'Must-wear' student IDs roil a town
There's usually not much to report from this town of 17,000 in the foothills of southeastern Missouri. Crime is low, traffic is slow, and the locals like to point visitors to the town's namesake, a blanket of tulip poplar trees hugging the bluff of the Black River.
But 1,300 students cram the hallways of Poplar Bluff's only public high school, and superintendent Randy Winston is the first to admit that it is nearly impossible to know everybody by face let alone by name.
And yet, when he announced in late October that all students and staff must wear ID badges while on school grounds, a few of the parents - and then a slew of students - put up quite a fuss.
Some called it Orwellian, citing Big Brother and his omnipresent eye; others declared it a nuisance, saying only visitors should have to wear badges.

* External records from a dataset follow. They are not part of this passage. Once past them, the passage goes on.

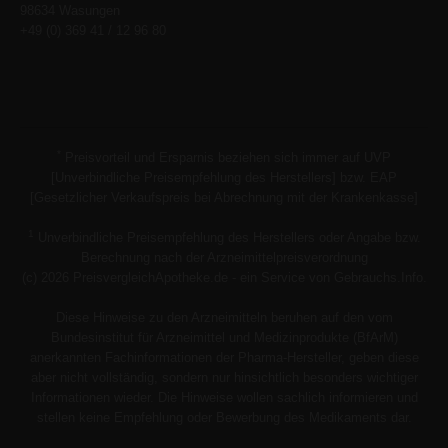
98634 Wasungen
+49 (0) 369 41 / 12 96 80
*
Preisvorteil und Ersparnis beziehen sich immer auf UVP
[Unverbindliche Preisempfehlung des Herstellers] bzw. EAP
[Gesetzlicher Verkaufspreis bei Abrechnung mit der Krankenkasse]
1
Unverbindliche Preisempfehlung des Herstellers oder Angabe bzw.
Berechnung nach der Arzneimittelpreisverordnung
(c) 2026 PreisvergleichApotheke.de - ein Service von Gebrauchs.Info.
Diese Hinweise zu den Arzneimitteln beruhen auf den vom
Bundesinstitut für Arzneimittel und Medizinprodukte (BfArM)
anerkannten Fachinformationen der Pharma-Hersteller, geben diese
aber nicht vollständig, sondern nur hinsichtlich besonders wichtiger
Informationen wieder. Die Hinweise wollen sachlich informieren und
stellen keine Empfehlung oder Bewerbung des Medikaments dar.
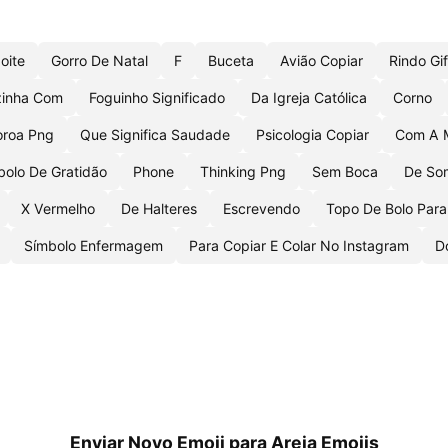
oite
Gorro De Natal
F
Buceta
Avião Copiar
Rindo Gif
zinha Com
Foguinho Significado
Da Igreja Católica
Corno
oroa Png
Que Significa Saudade
Psicologia Copiar
Com A M
bolo De Gratidão
Phone
Thinking Png
Sem Boca
De So
X Vermelho
De Halteres
Escrevendo
Topo De Bolo Para
Símbolo Enfermagem
Para Copiar E Colar No Instagram
D
Enviar Novo Emoji para Areia Emojis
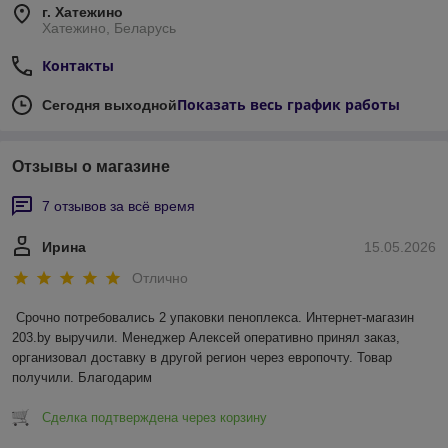
г. Хатежино
Фасадные краски
— устойчивые к УФ, осадкам,
Хатежино, Беларусь
перепадам температур
Контакты
Грунтовки
— универсальные, глубокого
проникновения, укрепляющие
Показать весь график работы
Сегодня выходной
Пропитки и антисептики
— для защиты дерева,
бетона, кирпича
Гидрофобизаторы
— для фасадов, кладки, камня
Отзывы о магазине
7 отзывов за всё время
📍 Применение:
Квартиры, офисы, торговые и производственные
Ирина
15.05.2026
помещения
Отлично
Дома, коттеджи, дачи и фасады зданий
Отделка новых и ремонт старых поверхностей
Срочно потребовались 2 упаковки пеноплекса. Интернет-магазин 
203.by выручили. Менеджер Алексей оперативно принял заказ, 
организовал доставку в другой регион через европочту. Товар 
получили. Благодарим
Сделка подтверждена через корзину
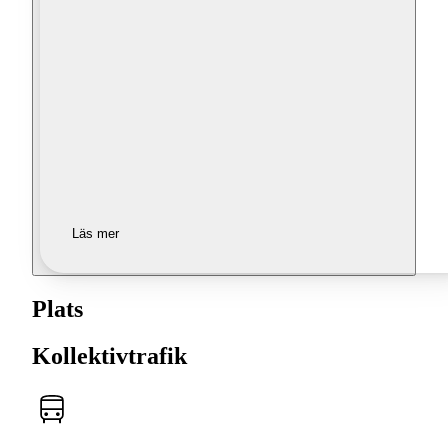
Läs mer
Plats
Kollektivtrafik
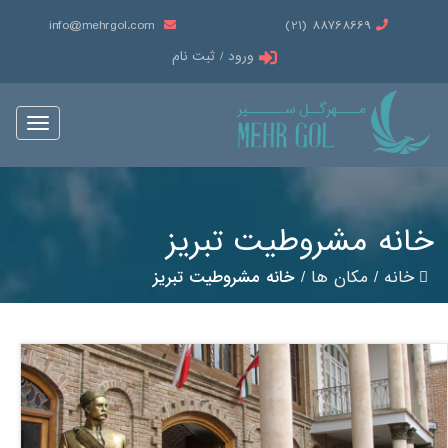
info@mehrgol.com
88768669 (21)
ورود / ثبت نام
Toggle
vigation
خانه مشروطیت تبریز
خانه
/
مکان ها
/
خانه مشروطیت تبریز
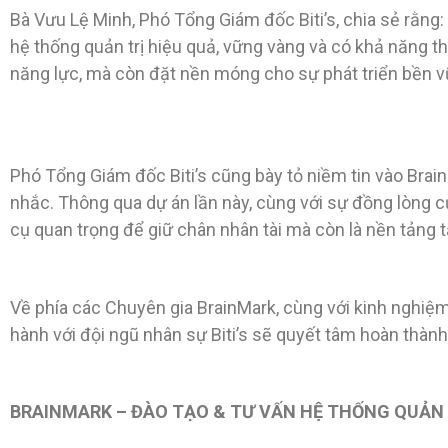
Bà Vưu Lệ Minh, Phó Tổng Giám đốc Biti’s, chia sẻ rằng: 
hệ thống quản trị hiệu quả, vững vàng và có khả năng thí
năng lực, mà còn đặt nền móng cho sự phát triển bền vữ
Phó Tổng Giám đốc Biti’s cũng bày tỏ niềm tin vào Brai
nhắc. Thông qua dự án lần này, cùng với sự đồng lòng củ
cụ quan trọng để giữ chân nhân tài mà còn là nền tảng t
Về phía các Chuyên gia BrainMark, cùng với kinh nghiệm 
hành với đội ngũ nhân sự Biti’s sẽ quyết tâm hoàn thàn
BRAINMARK – ĐÀO TẠO & TƯ VẤN HỆ THỐNG QUẢN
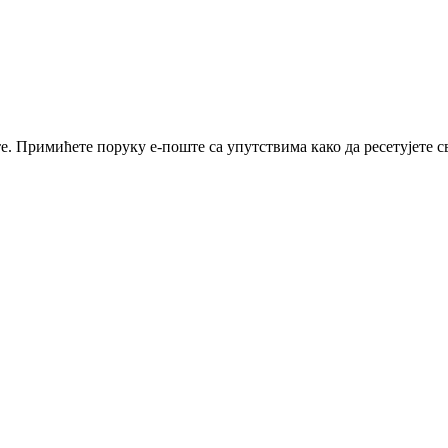
е. Примићете поруку е-поште са упутствима како да ресетујете св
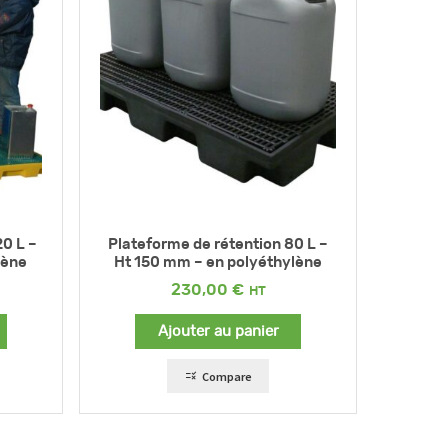
20 L –
Plateforme de rétention 80 L –
lène
Ht 150 mm – en polyéthylène
230,00
€
Ajouter au panier
Compare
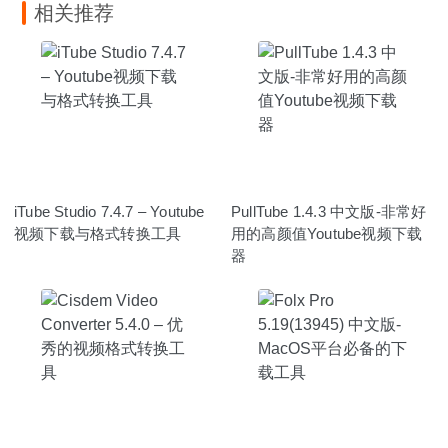
相关推荐
iTube Studio 7.4.7 – Youtube
PullTube 1.4.3 中文版-非常好
视频下载与格式转换工具
用的高颜值Youtube视频下载
器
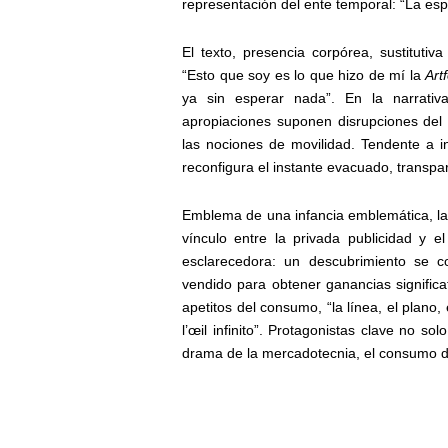
representación del ente temporal: “La es
El texto, presencia corpórea, sustitutiva
“Esto que soy es lo que hizo de mí la
Art
ya sin esperar nada”. En la narrati
apropiaciones suponen disrupciones del 
las nociones de movilidad. Tendente a int
reconfigura el instante evacuado, transpar
Emblema de una infancia emblemática, la 
vínculo entre la privada publicidad y
esclarecedora: un descubrimiento se c
vendido para obtener ganancias significa
apetitos del consumo, “la línea, el plano
l’œil infinito”. Protagonistas clave no so
drama de la mercadotecnia, el consumo des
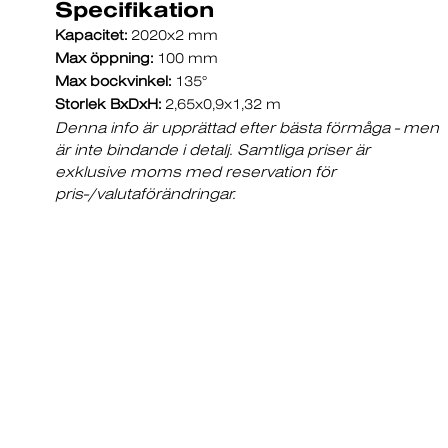
Specifikation
Kapacitet:
2020x2 mm
Max öppning:
100 mm
Max bockvinkel:
135°
Storlek BxDxH:
2,65x0,9x1,32 m
Denna info är upprättad efter bästa förmåga - men
är inte bindande i detalj. Samtliga priser är
exklusive moms med reservation för
pris-/valutaförändringar.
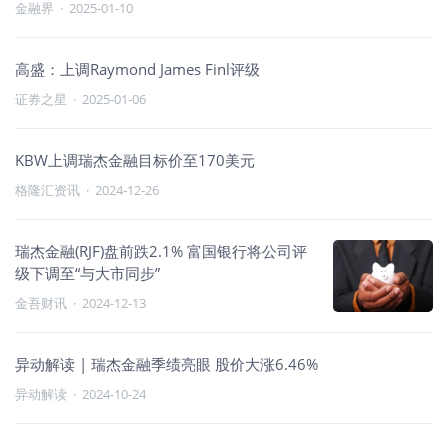
金融界
·
2025-01-10
高盛：上调Raymond James Finl评级
证券之星
·
2025-01-06
KBW上调瑞杰金融目标价至170美元
格隆汇资讯
·
2024-12-26
瑞杰金融(RJF)盘前跌2.1% 富国银行将公司评
级下调至“与大市同步”
金吾财讯
·
2024-12-13
异动解读 | 瑞杰金融季绩亮眼 股价大涨6.46%
异动解读
·
2024-10-24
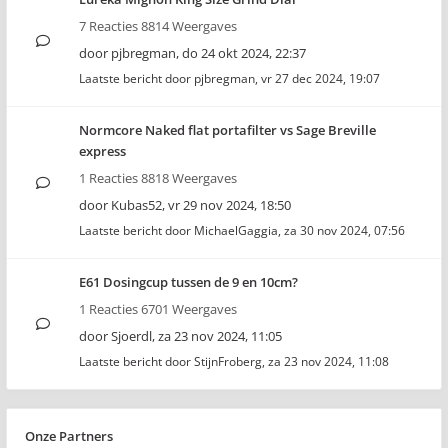
7 Reacties 8814 Weergaves
door
pjbregman
,
do 24 okt 2024, 22:37
Laatste bericht door
pjbregman
,
vr 27 dec 2024, 19:07
Normcore Naked flat portafilter vs Sage Breville
express
1 Reacties 8818 Weergaves
door
Kubas52
,
vr 29 nov 2024, 18:50
Laatste bericht door
MichaelGaggia
,
za 30 nov 2024, 07:56
E61 Dosingcup tussen de 9 en 10cm?
1 Reacties 6701 Weergaves
door
Sjoerdl
,
za 23 nov 2024, 11:05
Laatste bericht door
StijnFroberg
,
za 23 nov 2024, 11:08
Onze Partners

One father even pulled his two daughters from the school in protest.
Across the country student IDs are fast becoming the norm - while far more invasive security measures have already been implemented, such as random drug testing, cameras, and metal detectors. Many experts are left wondering: Why the fuss in Poplar Bluff?
In this case, even the American Civil Liberties Union sides with the school's right to insist that students both wear and display ID badges.
"Does the school have a right to know your name?" asks Denise Leiberman, legal director of the ACLU's St. Louis branch. "Absolutely. And does it have the right to require you present it? Yeah, I think so."
Poplar Bluff may be somewhat unusual in that it is a small town that hasn't yet had to safeguard against many of the problems that America's larger metropolitan areas have long faced.
Many residents feel immune to everything from street crime to terrorist attacks. Perhaps the community is merely going through growing pains, observers note, as it struggles to come to terms with what larger towns have already accepted as "the new normal."
"We live in cautious times," says David French, president of the Foundation for Individual Rights in Education, a nonprofit group in Philadelphia that advocates for civil liberties in schools. "And some safety measures are effective, and some are purely cosmetic. To me, ID badges are kind of like the beeping of trucks when they back up. How many lives has that actually saved? But now every truck of any size beeps. It's one of those things that is slapped on to give the appearance of being careful."
But Mr. Winston doesn't understand why, when surrounding communities smaller than Poplar Bluff have required ID badges without hue and cry, students and parents are so concerned about wearing what is essentially a library card. The badge includes a photo, the school year, the person's status as student or staff, and a bar code used for checking out books.